Wednesday, August 5, 2009

Talent Strategy: The Recession is over a year old. Can we start hiring now?

I'm no economist.  But, I do know that historically by the time our government can officially declare that the US economy is in recession, it's nearly over.  So, it's been going on for twelve months.  How much longer?  Will it worsen?  Is it foolish to start hiring and recruiting in this economic climate?

Some companies have not stopped hiring.  In fact, some small to mid-sized employers actually believe that this is a great time to grow.  And, these strategic growth companies have well thought out talent acquisition strategies that focus on corporate recruiting, executive recruiting, and talent selection which opportunistically takes advantage of the fact that their larger competitors are reeling from the seizing of the capital markets.

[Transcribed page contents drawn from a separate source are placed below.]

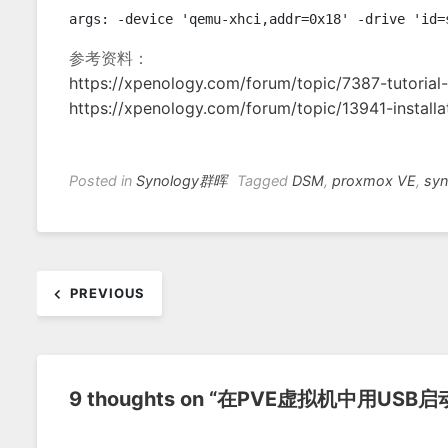
参考资料：
https://xpenology.com/forum/topic/7387-tutori
https://xpenology.com/forum/topic/13941-installa
Posted in
Synology群晖
Tagged
DSM
,
proxmox VE
,
sy
文
PREVIOUS
章
导
航
9 thoughts on “
在PVE虚拟机中用USB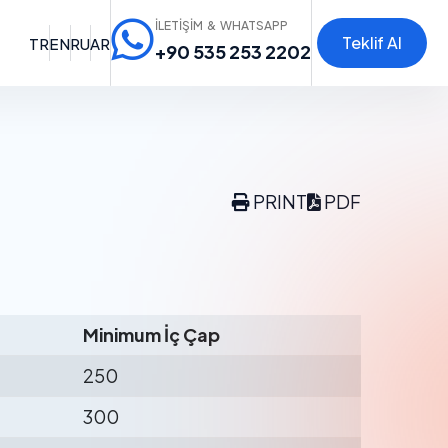
İLETİŞİM & WHATSAPP
Teklif Al
TR
EN
RU
AR
+90 535 253 2202
PRINT
PDF
Minimum İç Çap
250
300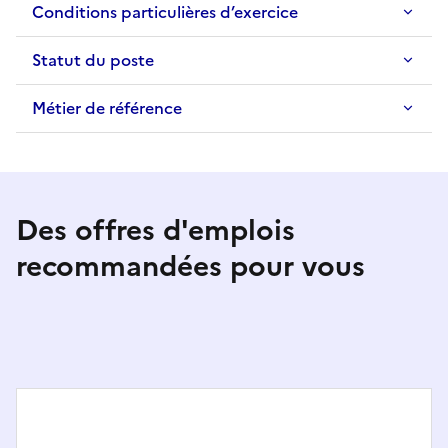
Conditions particulières d’exercice
Statut du poste
Métier de référence
Des offres d'emplois
recommandées pour vous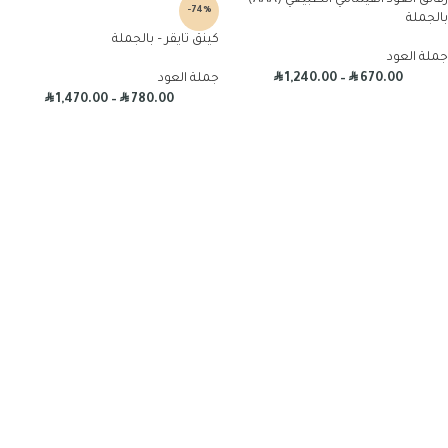
رقائق العود الفيتنامي الطبيعي (AAA) –
-74%
بالجملة
كينق تايقر – بالجملة
جملة العود
R
R
670.00
–
1,240.00
جملة العود
R
R
1,470.00
–
780.00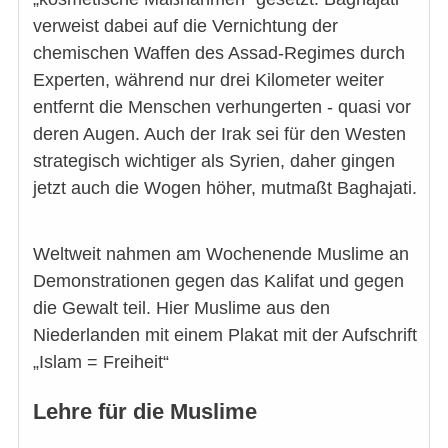
verweist dabei auf die Vernichtung der
chemischen Waffen des Assad-Regimes durch
Experten, während nur drei Kilometer weiter
entfernt die Menschen verhungerten - quasi vor
deren Augen. Auch der Irak sei für den Westen
strategisch wichtiger als Syrien, daher gingen
jetzt auch die Wogen höher, mutmaßt Baghajati.
Weltweit nahmen am Wochenende Muslime an
Demonstrationen gegen das Kalifat und gegen
die Gewalt teil. Hier Muslime aus den
Niederlanden mit einem Plakat mit der Aufschrift
„Islam = Freiheit“
Lehre für die Muslime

The uncertainty in the economy is certainly impacting movement of passive candidates.  Many professionals, especially in financial services, are just happy to have jobs.  But, the untold story by the national, doom and gloom mongering media is that some segments of the economy are growing.  And that means, that talent recruitment and hiring has not stopped.  It's just not being reported since it won't sell stories.

How does the recession and the national economy play out in Indiana?  Inside Indiana Business's interview with Ball State University Director of Business Research highlights that this is the "first recession where the economy grew", but then predicts "future bad news" with no explanation of where the growth while in recession came from.

For more insight into the capital markets' meltdown, its impact on the local economy, and Indianapolis recruiting and hiring, here is more of a discussion with Greg Hahn, CFA, Chief Investment Officer of Winthrop Capital and formerly Chief Investment Officer with Conseco Capital Management:

“We should have seen a contraction back in 2002 but the rebound in financial services in mortgage and securitization just lead to a reallocation of bodies and the bubble kept growing.  I think we’re experiencing a more dramatic correction that we should have seen back in 2002.  If there had been more regulatory oversight of the mortgage lending business we would have had more of a contraction.

Our local economy is more service based than manufacturing, I think.  Healthcare and legal are big here.  Bankruptcies will keep the legal industry going and M&A will pick up next year.  But I see some law firms that are retrenching right now.

In banking, there is a real opportunity for competition.  Whenever there is consolidation, the dislocation that occurs in a company as it trickles to the consumer is an opportunity for competition.  People get tired of the mergers.  And, Citigroup’s layoff is an example of twenty-five year talent being asked to leave abruptly,” which could be a talent acquisition opportunity for smaller banks.

The dollar became a primary player late last year and early this year because it drove exports to keep the economy going.  But, I think the dollar is the secondary player right now in terms of what’s driving economic growth right now….Well, nothing’s driving growth right now.  The consumer retrenched last year and the corporate sector filled the gap but not dollar for dollar.  The government sector has had some reasonable fiscal controls but we just threw all that out with the TARP plan.

The war in Iraq was $400 billion dollars.  The TARP plan makes that look like nothing.  We have tapped our government’s financial statement.  As it relates to us, we are living beyond our means.  In our community, all the Keystone Project and roundabouts, we can’t afford that.  The only way we can afford that is with increased taxes.

Early in the election process Obama was saying that we need fiscal responsibility and the only way we get it is increasing taxes.  He’s right.  Now, I’m not agreeing with his platform.  But, I agree conceptually if you want to balance our budget at the local and federal level you’ve got to increase income.  When you go out to a restaurant now, you’re taxed.  You’re paying for the Lucas Stadium when you go out to eat…9%.  Back in 1983, we had a sales tax of 4.5%.  So taxes have increased but not as an income tax.  In the broad picture, we are living beyond our means in our personal lives, in our communities, and at a fiscal level.  

So what do you do?  If you say let increase savings.  You’ve got a consumer who’s in debt.  A corporate sector that is just trying to tread water.  And, the fiscal part is Keynesian stimulus from the government to pump money into the economy to produce job is eventually inflationary.  We’ve had deficit spending up to this point and now we’re about to blow the lights out,” with the TARP plan.

Indiana’s better than many places.  Philadelphia, Phoenix, and Atlanta approached the federal government about accessing the TARP program.  Here’s the big problem.  In New York, all of the jobs being cut are high paying jobs.  So I think their tax revenue is expected to decline by 10% but their fixed costs haven’t declined.  I would predict that next year New York and California go to get emergency federal funding.”

So from Greg's discussion, you can tell that there will be impact in our local economy.  But, not all businesses will be brought to a grinding halt.  Career Solutions Group actually had our highest number of permanent offers of employment and interviews for the year in November.  We're finding that the best corporate recruiting strategy in a down economy continues its talent acquisition strategy by utilizing custom recruiting solutions to target passive candidate talent.